People talk all the time about social media as if it’s bad for us in a uniquely new way, because of how savvy users can game its algorithms and how well it disguises the identities and motivations of its message senders. But more and more I find myself thinking that the real problem with it isn’t anything so new. It’s just that it gives the people who were trying to bamboozle us with a constant barrage of words the power to do it with a constant barrage of pictures instead. That paradigm really comes straight out of 1984 — written 74 years ago by a socialist whose work is constantly cited by rightwingers who treat his book as a user’s guide.
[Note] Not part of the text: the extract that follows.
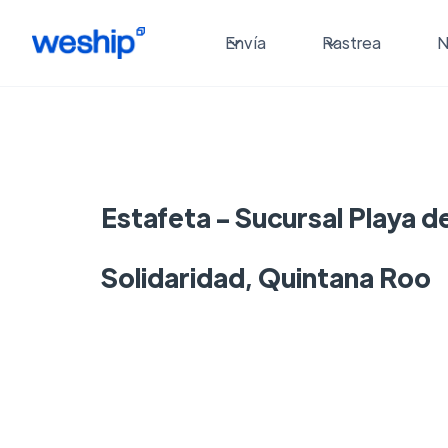
Envía
Rastrea
N
Estafeta - Sucursal Playa d
Solidaridad, Quintana Roo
It’s also something to consider that truth, as such, doesn’t have anything like a natural advantage. In fact it has at least one great disadvantage, at least in this poor country: You can’t usually sell it with hate and fear, because hate and fear are more naturally the allies of the other side, fitting their hands as easily as guns fit the hands of assassins. (Remember, Bill Clinton was never more revered for his political savvy than when he was beating up the black and the poor.) The Democrats are now trying with Congressional hearings to remind people that just a year and a half ago the leadership of the opposition tried to overturn a national election to keep itself in power. Unfortunately polls suggest the voters at large are less worried about the threat to their democracy than San Francisco voters are worried about the threat to their Walgreens. I have my own ideas about how the Democrats could pitch it better, but I scan the horizon in vain for someone who could tell them so’s they’d listen. Alas, we may have to wait for events to prove the point for us.
" I have my own ideas about how the Democrats could pitch it better, but//"
Well, we'd like to hear 'em.
"You have to get a gun, because the n*****s are coming to steal your stuff" has worked on White people for over fifty years now. It was a motivational factor, unrealized or not, behind Tuesday's results. For starters.